Filming of hit show to return to Mill

FILMING of the hit HBO series, Game of Thrones, will return to Banbridge for a third season.

The hit show, which can currently be seen in the UK on Sky Atlantic, will be shot at the old Ballievey Linen Mill.

Screen NI - who confirmed the news following an announcement by the President of HBO Programming, Michael Lombardo - were unable to disclose when filming would begin on the third season. Rumours are rife that it will begin in June and last for nine months.

“Series creators David Benioff and D.B. Weiss raised our expectations for the second season – and then surpassed them,” said Mr Lombardo. “We are thrilled by all the viewer and media support we’ve received for the series, and can’t wait to see what Dan and David have in store for next season.”

Filming of the series has received funding from the Northern Ireland Screen fund supported by Invest NI and part funded by the European Regional Development Fund. It will also shoot in the Paint Hall film studio and the new sound stages in Belfast as well as various locations in Northern Ireland.

Based on the bestselling fantasy book series by George R.R. Martin, Game of Thrones is an epic drama set in the world of Westeros, where ambitious men and women of both honor and ill-repute live in a land whose summers and winters can last years. The Emmy and Golden Globe winning fantasy series began its 10-episode second season on Sky Atlantic recently.

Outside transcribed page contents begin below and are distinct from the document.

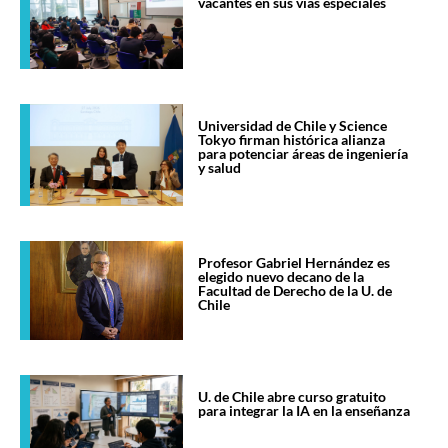
vacantes en sus vías especiales
Universidad de Chile y Science
Tokyo firman histórica alianza
para potenciar áreas de ingeniería
y salud
Profesor Gabriel Hernández es
elegido nuevo decano de la
Facultad de Derecho de la U. de
Chile
U. de Chile abre curso gratuito
para integrar la IA en la enseñanza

The second series has received early critical praise, with Newsday calling it “the best show on television,” while the Los Angeles Times termed the series “a cinematic feast” and “masterful.” The Wall Street Journal hailed the show as “magnificent” and USA Today called it “near perfection.”

The show is massive in the United States and according to early data, Game of Thrones’ season two premiere has already accumulated a gross audience of 8.3 million viewers, and is on track to easily surpass the season one average of 9.3 million viewers.

Following the first series First Minister Peter Robinson said the show had helped to create around 800 jobs in Northern Ireland. Mr Robinson told the Assembly it was a mistake to think such projects only provide work for actors.

“People often look at creative industries and they’ll see a film or TV series being made and they’ll think that’s 20, 30, or 40 actors.

“In actual fact in this present project probably about 800 individuals have been employed at some stage or another.”